Availability: | In stock (1) |
“We have to look at the truth head-on: the priesthood seems to be failing,” explains Cardinal Robert Sarah in this book. “The priesthood, its status, its mission, and its authority have been placed at the service of the worst crimes. . . The search for worldly glory, power, honors, earthly pleasures, and money has infiltrated the hearts of priests, bishops, and cardinals. How can we tolerate such deeds without trembling, without weeping, without asking ourselves probing questions?”
In the arid desert of Western society, where man believes he is happier without God, Cardinal Sarah invites priests to become ever more clearly the signs of the presence of God in the world.
Collected here are the writings of the greatest saints to help priests rediscover the essence of their priesthood so the people of God can renew their gaze upon them. This is not a treatise of academic theology, Cardinal Sarah explains, but a theology of the saints that is contemplative and spiritual as well as practical and concrete.

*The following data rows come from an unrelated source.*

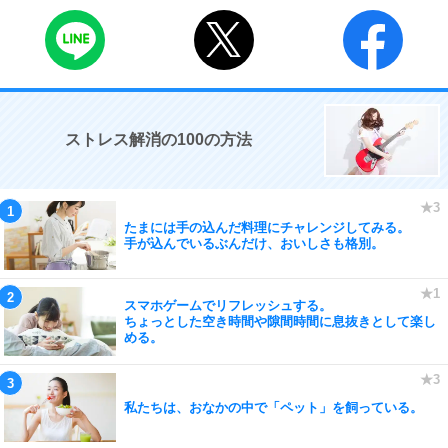
ストレス解消の100の方法
たまには手の込んだ料理にチャレンジしてみる。
手が込んでいるぶんだけ、おいしさも格別。
スマホゲームでリフレッシュする。
ちょっとした空き時間や隙間時間に息抜きとして楽し
める。
私たちは、おなかの中で「ペット」を飼っている。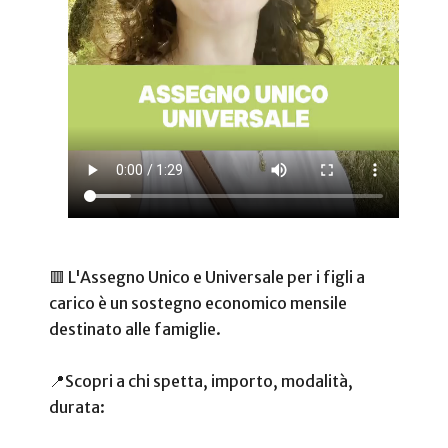
🟥 L'Assegno Unico e Universale per i figli a
carico è un sostegno economico mensile
destinato alle famiglie.
📍Scopri a chi spetta, importo, modalità,
durata: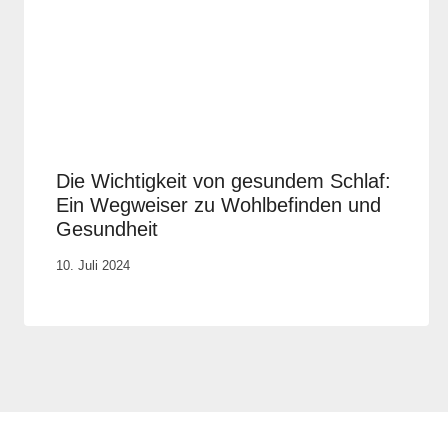
Die Wichtigkeit von gesundem Schlaf:
Ein Wegweiser zu Wohlbefinden und
Gesundheit
Von
10. Juli 2024
Anika
Krause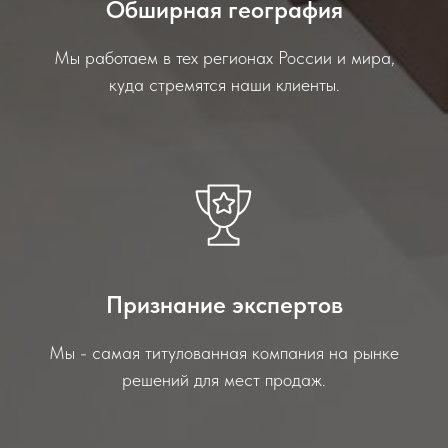
Обширная география
Мы работаем в тех регионах России и мира,
куда стремятся наши клиенты.
Признание экспертов
Мы - самая титулованная компания на рынке
решений для мест продаж.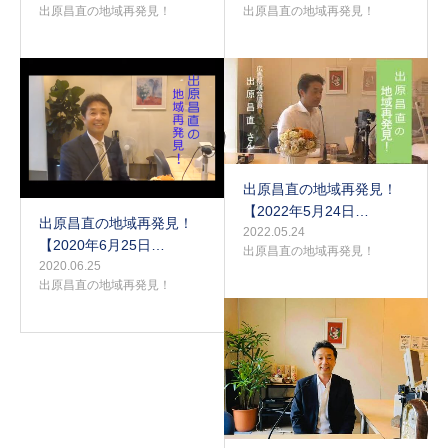
出原昌直の地域再発見！
出原昌直の地域再発見！
出原昌直の地域再発見！
【2022年5月24日…
出原昌直の地域再発見！
2022.05.24
【2020年6月25日…
出原昌直の地域再発見！
2020.06.25
出原昌直の地域再発見！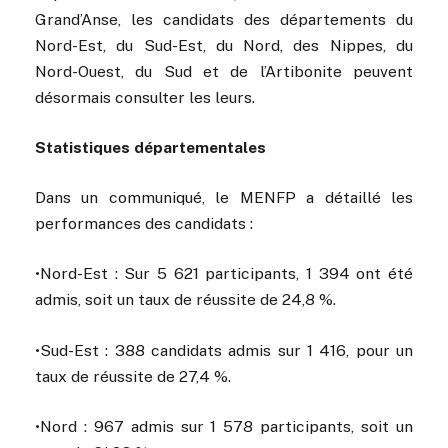
Grand’Anse, les candidats des départements du
Nord-Est, du Sud-Est, du Nord, des Nippes, du
Nord-Ouest, du Sud et de l’Artibonite peuvent
désormais consulter les leurs.
Statistiques départementales
Dans un communiqué, le MENFP a détaillé les
performances des candidats :
•Nord-Est : Sur 5 621 participants, 1 394 ont été
admis, soit un taux de réussite de 24,8 %.
•Sud-Est : 388 candidats admis sur 1 416, pour un
taux de réussite de 27,4 %.
•Nord : 967 admis sur 1 578 participants, soit un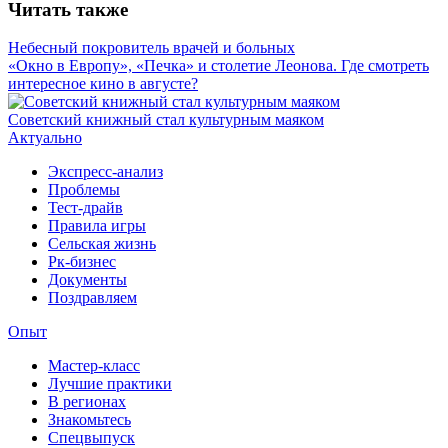
Читать также
Небесный покровитель врачей и больных
«Окно в Европу», «Печка» и столетие Леонова. Где смотреть
интересное кино в августе?
Советский книжный стал культурным маяком
Актуально
Экспресс-анализ
Проблемы
Тест-драйв
Правила игры
Сельская жизнь
Рк-бизнес
Документы
Поздравляем
Опыт
Мастер-класс
Лучшие практики
В регионах
Знакомьтесь
Спецвыпуск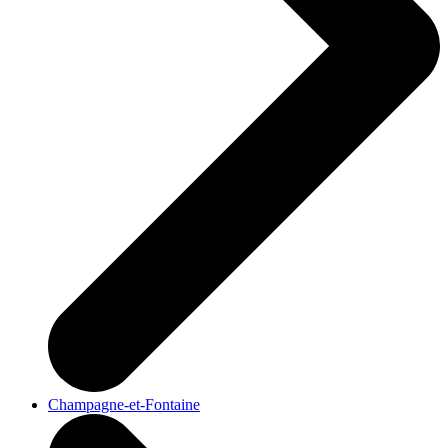
Champagne-et-Fontaine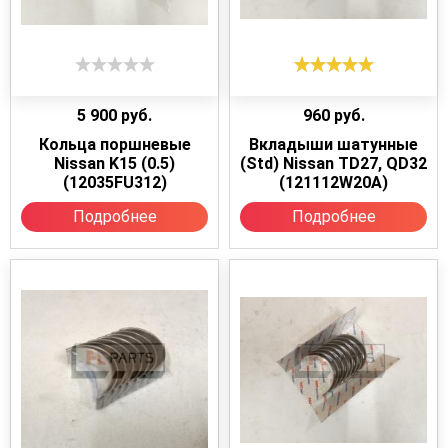
5 900
руб.
960
руб.
Кольца поршневые
Вкладыши шатунные
Nissan K15 (0.5)
(Std) Nissan TD27, QD32
(12035FU312)
(121112W20A)
Подробнее
Подробнее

“Each text will be for us like a renewed way of looking, a luminous feature to draw more accurately the spiritual portrait of the priest as Jesus Christ intended him and as we need him today,” writes Cardinal Sarah. “In light of these teachings of the Church and of the saints, together, we will examine the quality of our relations with God.”
Ultimately, he claims, priests must avoid becoming simply specialists in God and masters of the Faith. Instead, priests must allow themselves to be transformed, renewed, governed, and divinized by it. It is through a priest’s gospel-filled life and testimony that he will restore God to His place in the world.
“This book is an invitation to sit at the feet of Jesus, our High Priest,” Cardinal Sarah explains, “to allow ourselves to be renewed in our priesthood. At His feet and following in His footsteps, we learn to be priests, to let ourselves be formed in His image and likeness, and to enter fully into the Christian mysteries that we celebrate with faith.”